Content starts

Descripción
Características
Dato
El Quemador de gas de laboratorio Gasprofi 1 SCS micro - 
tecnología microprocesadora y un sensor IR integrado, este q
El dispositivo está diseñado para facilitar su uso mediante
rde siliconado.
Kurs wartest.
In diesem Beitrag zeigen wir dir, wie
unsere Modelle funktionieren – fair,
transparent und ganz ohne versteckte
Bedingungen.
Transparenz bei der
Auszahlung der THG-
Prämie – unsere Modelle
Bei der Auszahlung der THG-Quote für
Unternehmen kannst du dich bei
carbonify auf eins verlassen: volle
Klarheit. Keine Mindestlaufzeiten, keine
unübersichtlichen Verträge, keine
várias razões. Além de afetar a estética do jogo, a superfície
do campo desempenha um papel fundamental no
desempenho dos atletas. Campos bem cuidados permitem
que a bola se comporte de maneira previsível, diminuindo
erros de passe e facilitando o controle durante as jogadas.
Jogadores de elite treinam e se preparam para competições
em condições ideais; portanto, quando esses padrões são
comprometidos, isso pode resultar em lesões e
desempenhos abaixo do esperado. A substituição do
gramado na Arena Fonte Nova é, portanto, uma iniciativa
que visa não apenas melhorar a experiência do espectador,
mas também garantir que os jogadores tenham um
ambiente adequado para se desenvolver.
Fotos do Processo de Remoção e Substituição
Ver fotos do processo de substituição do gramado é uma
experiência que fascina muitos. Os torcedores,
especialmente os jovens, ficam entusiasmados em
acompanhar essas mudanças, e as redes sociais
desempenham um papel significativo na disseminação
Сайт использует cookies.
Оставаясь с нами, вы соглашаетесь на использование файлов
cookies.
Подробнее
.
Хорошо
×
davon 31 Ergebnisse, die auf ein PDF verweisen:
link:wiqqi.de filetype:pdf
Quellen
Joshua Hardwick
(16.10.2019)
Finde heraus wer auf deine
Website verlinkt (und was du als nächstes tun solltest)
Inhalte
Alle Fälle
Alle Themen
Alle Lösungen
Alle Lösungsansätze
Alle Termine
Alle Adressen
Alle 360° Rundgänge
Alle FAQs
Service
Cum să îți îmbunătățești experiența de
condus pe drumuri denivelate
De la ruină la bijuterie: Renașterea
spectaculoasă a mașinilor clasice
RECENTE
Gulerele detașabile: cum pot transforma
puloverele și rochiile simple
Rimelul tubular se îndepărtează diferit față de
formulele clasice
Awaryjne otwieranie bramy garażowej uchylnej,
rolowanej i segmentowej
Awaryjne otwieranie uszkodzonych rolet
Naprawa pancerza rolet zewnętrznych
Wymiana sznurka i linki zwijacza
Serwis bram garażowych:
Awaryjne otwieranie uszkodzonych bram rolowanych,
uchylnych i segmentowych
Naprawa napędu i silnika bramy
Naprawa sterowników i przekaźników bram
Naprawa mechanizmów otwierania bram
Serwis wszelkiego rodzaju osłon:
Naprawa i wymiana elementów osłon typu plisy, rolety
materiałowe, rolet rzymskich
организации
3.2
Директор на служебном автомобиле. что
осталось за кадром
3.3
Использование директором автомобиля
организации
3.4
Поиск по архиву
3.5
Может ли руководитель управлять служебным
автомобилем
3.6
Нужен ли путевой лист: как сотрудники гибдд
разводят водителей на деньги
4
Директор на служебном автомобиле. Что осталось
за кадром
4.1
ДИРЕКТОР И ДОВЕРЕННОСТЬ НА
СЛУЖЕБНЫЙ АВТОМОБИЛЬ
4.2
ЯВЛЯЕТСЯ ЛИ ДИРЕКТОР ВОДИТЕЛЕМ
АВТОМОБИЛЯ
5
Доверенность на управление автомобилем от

Content ends

▸ Directions for this task: Lines after the one containing "Jogadores de elite" are not wanted; repeat exactly each line above from the first up to and including it.

▸ Response:
Descripción
Características
Dato
El Quemador de gas de laboratorio Gasprofi 1 SCS micro - 
tecnología microprocesadora y un sensor IR integrado, este q
El dispositivo está diseñado para facilitar su uso mediante
rde siliconado.
Kurs wartest.
In diesem Beitrag zeigen wir dir, wie
unsere Modelle funktionieren – fair,
transparent und ganz ohne versteckte
Bedingungen.
Transparenz bei der
Auszahlung der THG-
Prämie – unsere Modelle
Bei der Auszahlung der THG-Quote für
Unternehmen kannst du dich bei
carbonify auf eins verlassen: volle
Klarheit. Keine Mindestlaufzeiten, keine
unübersichtlichen Verträge, keine
várias razões. Além de afetar a estética do jogo, a superfície
do campo desempenha um papel fundamental no
desempenho dos atletas. Campos bem cuidados permitem
que a bola se comporte de maneira previsível, diminuindo
erros de passe e facilitando o controle durante as jogadas.
Jogadores de elite treinam e se preparam para competições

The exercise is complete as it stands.